Review: Spendor S8e Speaker
After spending about a year and a half with my Spendor S5e speakers, I recently upgraded to the S8e model. For those unfamiliar with the Spendor brand, the company was started in the late 1960's by Spencer and Dorothy Hughes, who put their BBC experience in speaker design to good use. Their BC1 model, originally designed for professional monitor use, quickly acquired a cult status among music lovers and is revered by many to this day, though long since out of production.
Though Spendor still makes a "classic" series of monitor speakers, they have a wide box style and require stand mounting to perform correctly. A few years ago they came out with the "S" series which stand directly on the floor and are of the more current slim cabinet style.
The S5e is the smallest of the floor standing series and is the one I've lived with for over a year. It is a wonderful, smooth, and quite musical speaker. (See my earlier review for this speaker.)
However, with its small woofers (two 5 1/2" units) it is not the last word in bass performance. I also found the cabinet a bit short in that from a normal sitting position so I found myself looking slightly down at the sonic image. And finally, while the cause is just speculation on my part, the midrange could be ever so slightly congested on complex material. One possibility that occurred to me is that with two woofers (one handles bass and midrange while the other handles only bass up to 700 Hz) there may be some interference. Another suggestion was the crossover complexity may have been the cause.
In any event, I stumbled into an excellent deal for a pair of S8e speakers and decided to jump at it. While the S5e is a superb speaker for the money, the S8e is in another league.
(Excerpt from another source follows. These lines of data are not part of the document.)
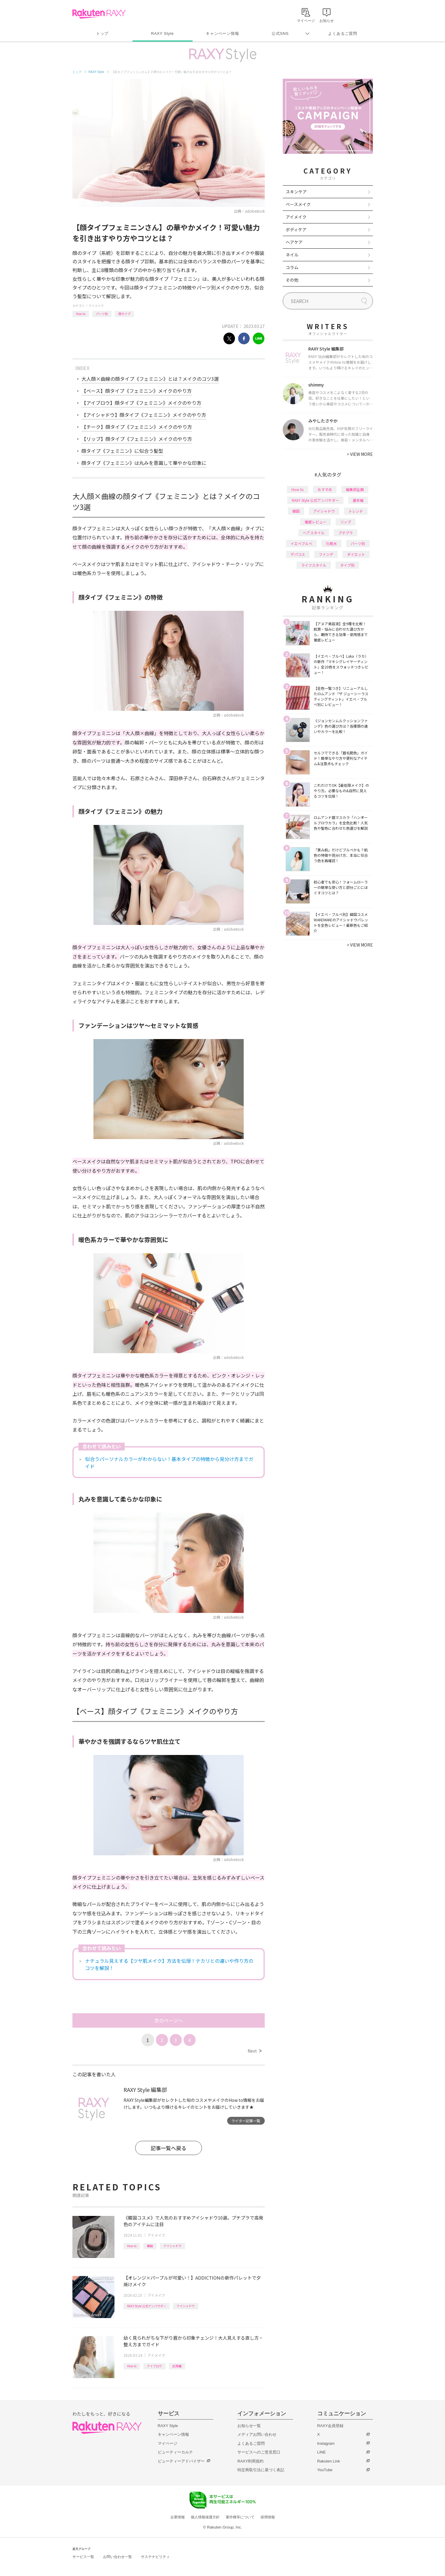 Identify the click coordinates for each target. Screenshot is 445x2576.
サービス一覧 (83, 2557)
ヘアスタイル (314, 532)
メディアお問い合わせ (256, 2434)
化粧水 (331, 543)
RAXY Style (162, 33)
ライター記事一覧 (245, 2120)
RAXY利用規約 (250, 2461)
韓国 (150, 2246)
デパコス (298, 554)
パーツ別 (102, 313)
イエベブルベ (301, 543)
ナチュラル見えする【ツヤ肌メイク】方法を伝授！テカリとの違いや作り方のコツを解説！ (169, 1964)
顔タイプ (124, 313)
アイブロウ (154, 2366)
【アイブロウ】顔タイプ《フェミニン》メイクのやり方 (141, 402)
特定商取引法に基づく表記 (260, 2470)
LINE (321, 2452)
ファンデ (326, 554)
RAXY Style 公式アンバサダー (146, 2306)
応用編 (176, 2366)
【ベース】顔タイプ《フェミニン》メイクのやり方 (136, 390)
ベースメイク (298, 204)
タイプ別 (347, 565)
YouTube (325, 2470)
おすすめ (325, 489)
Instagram (326, 2443)
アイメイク (96, 305)
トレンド (356, 511)
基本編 (358, 500)
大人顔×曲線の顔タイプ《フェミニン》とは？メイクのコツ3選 (150, 378)
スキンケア (296, 192)
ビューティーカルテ (175, 2452)
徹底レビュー (315, 521)
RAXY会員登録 (330, 2425)
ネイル (292, 255)
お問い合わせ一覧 (117, 2557)
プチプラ (345, 532)
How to (80, 313)
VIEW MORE (360, 454)
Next (254, 2051)
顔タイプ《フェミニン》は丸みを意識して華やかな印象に (143, 462)
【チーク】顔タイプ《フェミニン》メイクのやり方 (136, 426)
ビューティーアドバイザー (181, 2461)
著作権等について (240, 2517)
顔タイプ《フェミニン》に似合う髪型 (122, 450)
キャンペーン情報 (222, 33)
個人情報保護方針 (205, 2517)
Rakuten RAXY (99, 14)
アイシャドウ (172, 2246)
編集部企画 (355, 489)
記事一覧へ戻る (168, 2148)
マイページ (167, 2443)
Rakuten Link (328, 2461)
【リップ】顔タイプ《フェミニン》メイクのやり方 (136, 438)
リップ (345, 521)
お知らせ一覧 (249, 2425)
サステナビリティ (155, 2557)
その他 (292, 280)
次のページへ (168, 2020)
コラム (292, 267)
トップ (102, 33)
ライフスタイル (313, 565)
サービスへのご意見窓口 (258, 2452)
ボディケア (296, 229)
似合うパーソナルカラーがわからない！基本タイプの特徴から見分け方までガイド (169, 1462)
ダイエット (356, 554)
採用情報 (268, 2517)
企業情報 (177, 2517)
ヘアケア (294, 242)
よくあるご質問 (342, 33)
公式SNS (280, 33)
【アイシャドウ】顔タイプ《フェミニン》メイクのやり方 (143, 414) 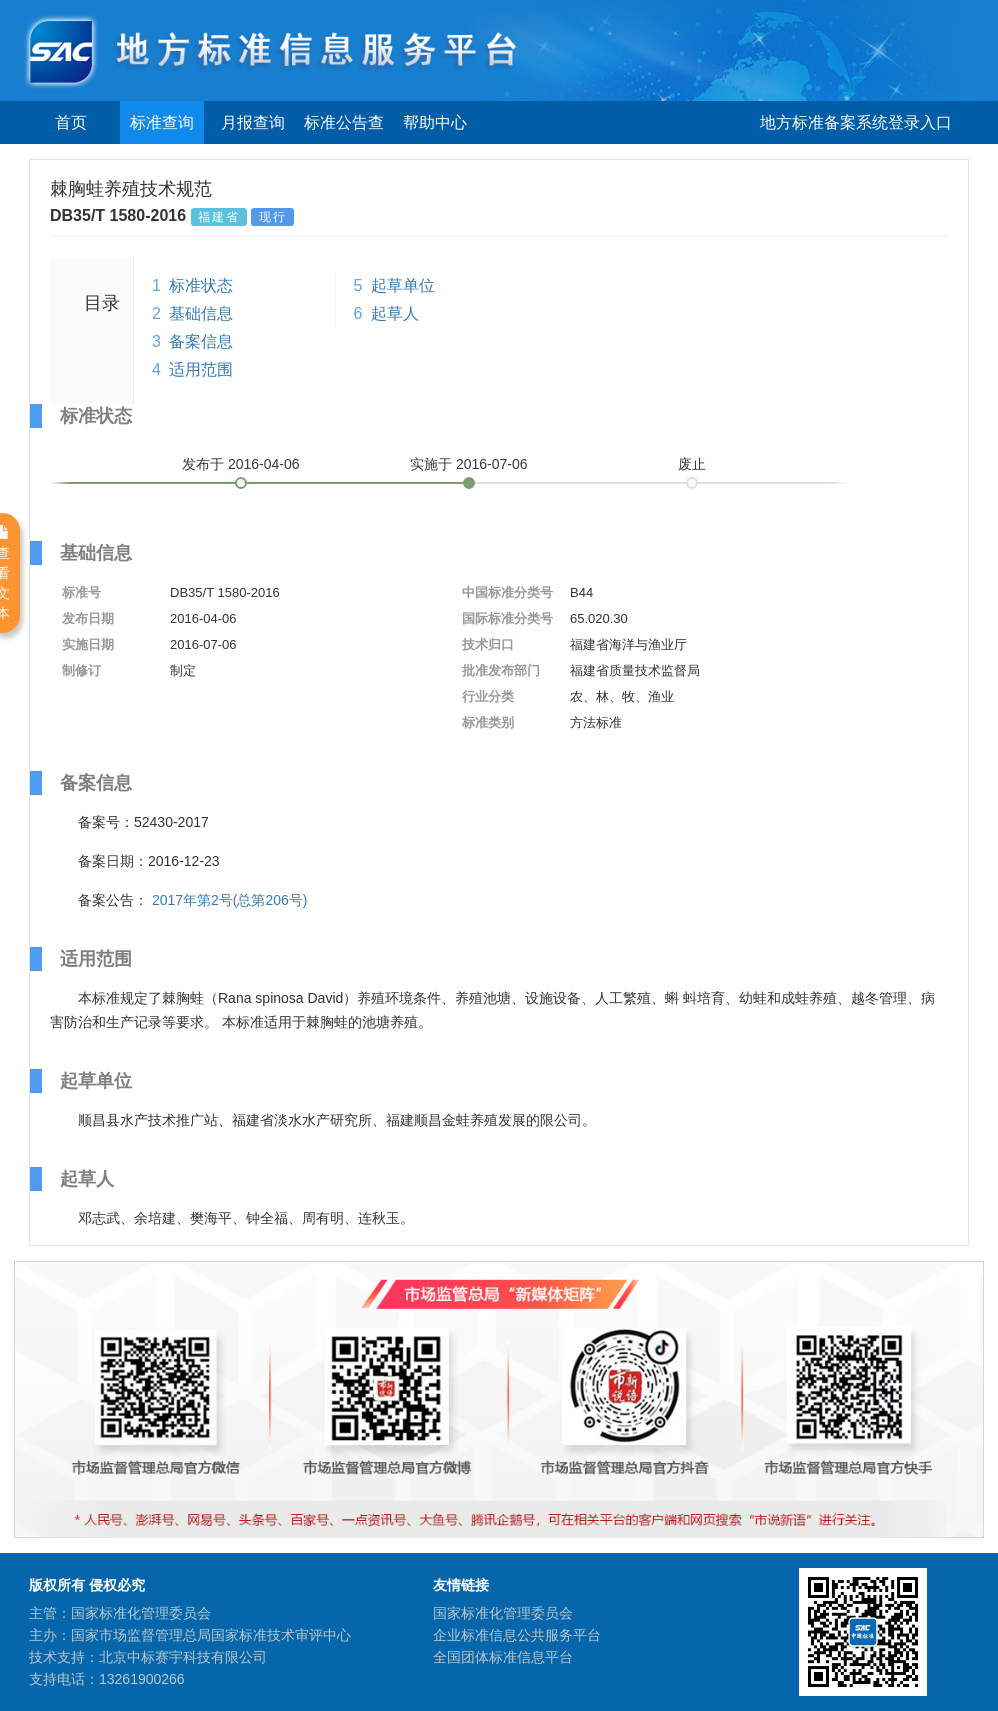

One of Spendor's advertising points for the S series is they are less picky about room position than their classic speakers. The latter need stands and should be well away from rear and side walls. The S series are said to more flexible if a speaker must be close to a wall. In my room, I've got a couple of feet on each side from the side walls, but the speakers need to be closer to the rear wall than I'd like. I initially tried the S8es in the same spot as the S5es but found moving the larger speakers a little further apart and toeing them in a bit more gave a better image and more overall finesse. I'd say the S8es are a shade pickier regarding placement than the S5es, but still very room friendly compared to many speakers.
Now having several listening sessions with a wide variety of material under my belt, I can report the S8e fully addresses the limitations of it's smaller brother. The bass is solid and deep without booming, the extra cabinet height addresses image issue noted above, and the midrange is completely clear while maintaining the beautiful tone balance that made Spendors famous.
Reduced to a one line explanation of the difference between the two, the larger S8e is simply more effortless when playing music. The tone balance is extremely natural - there is no etching of highs or extra tizziness that sounds initially impressive but quickly becomes tiring. The midrange isn't forward or recessed; it is not overly lean nor does it provide extra warmth or bloom. Bass is solid, deep and well defined. A plucked bass doesn't sound like a bowed one. If the bass drum is kicked at the same time a bass guitar is plucked, you can spot two different sounds and not a muddled combination.
Female vocals are gorgeous. Cassandra Wilson's breathy "Shall We Dance" brings you to the front row of a small night club. Jennifer Warne's "Hard Times Come Again No More" is an a cappella track with a small group of singers. The voices are clear, well positioned and they stay put. Even the soft, low male voice is perfect; it often gets lost in the shuffle, especially on more forward sounding speakers.
Solo classical piano (Beethoven sonatas) had the piano in the room, but not in your face. The tone balance was even up and down the scale with the bass maintaining power and clarity without muddiness.
With a well recorded male voice, regardless of genre, the artist is there as they should be, neither thin or tubby, and remains clearly distinct.
Acoustic instruments are spot-on, whether the zing of Leo Kottke's 12 string guitar, the rasp of the bow on a violin or the bite of a jazz sax. They are just there, sounding real.
Poor and mediocre recordings are still poor or medicore, but more often than not benefit from the neutrality. Speakers with extra etching, too much bass or an unnatural midrange often become unlistenable with a poor recording. The Spendors give you a fighting chance and with the volume of over-processed recordings being released these days, that's important.
The S5e is still a remarkable speaker for the money. It is very musical, easy to place in a room and drive, but will still handle some serious power. I found it punched considerably above it's weight when comparing it to similarly priced competition. That said, the S8e fully addresses all aspects of the S5e's limitations. Yes, the S8e costs 60% more than the S5e, but it is still a modestly priced speaker given that many speakers these days are many multiples of the S8e's current $3,200 list price. For those who are interested in music, Spendors should be on anyone's short list of speakers to audition.
Squeezebox 3, Lavry DA-10, Bel Canto S300.